Booking a large yacht with guest seating that’s separate from working crew areas is ideal for first-timers on a regatta charter, says Cameron Riddell, Eros’ managing partner.
“There are definitely boats that people should be scared of if they’re a newbie: Boats that are smaller, you’re going to have more motion, more sails and ropes in close proximity to the crew, you’re going to be in an intense spot on the boat, maybe even doing an important job,” Riddell says. “With Eros, it’s much bigger, so there’s lots more space, a lot less water flying around, and there’s definitely intense jobs for more skilled people—our crew does a lot of those—and there are places for people to sit and do nothing.”
McLaren says corporations such as Airbus have chartered Elena for a weeklong regatta, with different employees doing as much or as little as they pleased alongside the racing crew.
“Every day, they bring different guests, 12 guests maximum a day,” McLaren says. “They were all put up at a five-star hotel at night and brought down to the boat in the morning, and they spent the day on the boat, then the next day they flew out and the next group would come in.”
Each charter guest receives the same custom regatta shirt that the crew wears, often bearing the charterer’s corporate logo, McLaren says.

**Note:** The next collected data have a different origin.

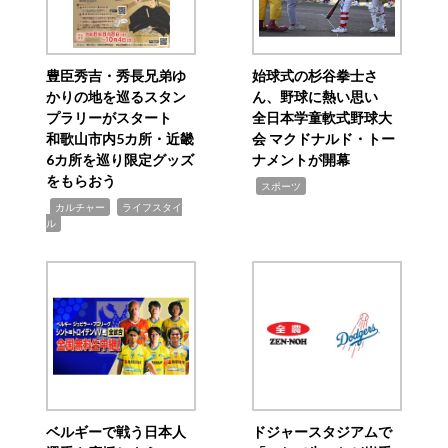
豊臣秀吉・秀長兄弟ゆ
始球式の杉谷拳士さ
かりの地を巡るスタン
ん、野球に熱い思い
プラリーがスタート
全日本学童軟式野球大
和歌山市内5カ所・近畿
会 マクドナルド・トー
6カ所を巡り限定グッズ
ナメントが開幕
をもらおう
,
スポーツ
,
,
カルチャー
ライフスタイ
ル
ベルギーで戦う日本人
ドジャースタジアムで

Those types of expenses, as well as the hiring of additional crew, putting them up in hotels and feeding them, means clients should expect to pay an extra 50 percent for expenses on top of a yacht’s advertised regatta rate.

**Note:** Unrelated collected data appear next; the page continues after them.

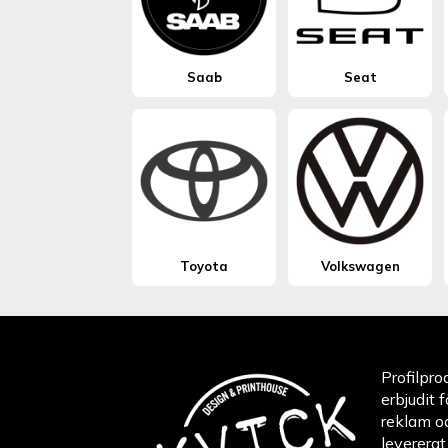
Saab
Seat
Toyota
Volkswagen
Profilpro
erbjudit 
reklam o
levererat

Clients also should understand that different regattas have different flavors, Riddell says.
“The Antigua one is definitely the granddaddy of them all,” he says. “It’s a stunning place to be, the weather is great, and there’s lots of wind. In New England, the Newport Classic Yacht Regatta and Herreshoff Classic Yacht Regatta, those are great. But really, they’re all fun.”
And no matter how much guests want to participate in boat handling by day, everybody gets to feel like a champion at night. Elena’s crew—all 30 to 40 of them—dine ashore at a single restaurant and invite charter guests to join them for post-race chatter.

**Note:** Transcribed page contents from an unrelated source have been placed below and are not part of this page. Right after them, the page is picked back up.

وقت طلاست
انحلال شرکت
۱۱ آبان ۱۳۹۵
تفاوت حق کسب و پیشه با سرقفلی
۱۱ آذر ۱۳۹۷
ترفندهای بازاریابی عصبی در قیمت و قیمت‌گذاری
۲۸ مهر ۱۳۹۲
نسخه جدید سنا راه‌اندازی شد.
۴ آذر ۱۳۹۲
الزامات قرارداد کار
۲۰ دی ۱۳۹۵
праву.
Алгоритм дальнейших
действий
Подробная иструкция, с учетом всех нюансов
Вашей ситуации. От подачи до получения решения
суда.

Eddleston says his memories of the end-of-day camaraderie on Eros are among the reasons he likely won’t wait another 10 years before booking another regatta charter.
“I might do it the 11th year,” he says. “It was that good. You know, there are corporate team-building exercises; they take you to some reserve and climb jungle gyms or something like that. I think that’s OK, but to me, it feels very artificial and unnatural. This, being on the water, you have the wind blowing, it’s all just very natural. There are gorgeous ships coming all around and really close because you’re racing. They’re tacking, we’re jibing, you get a little education going. You have all the dynamism of the fleet, the colors of the water, the fun, and of course afterward there’s a little celebration. You pop a beer and go off to dinner together. If you asked any one of our crew what the most significant event they ever did was, this would be it.”
For more information: contact any charter broker.
- Elena is part of the Y.CO charter fleet. Her weekly base rate for regattas with eight guests (racing only, not overnight accommodations) is about $114,000 with a provisioning allowance of about $57,000 for crew expenses, in addition to any guest expenses.
- Eros is part of the Nicholson Yachts charter fleet. She offers two- to seven-day rates that match the number of racing and practice days in various regattas. Rates range from $28,500 to $54,000 for 12 guests and include at least one meal a day on board.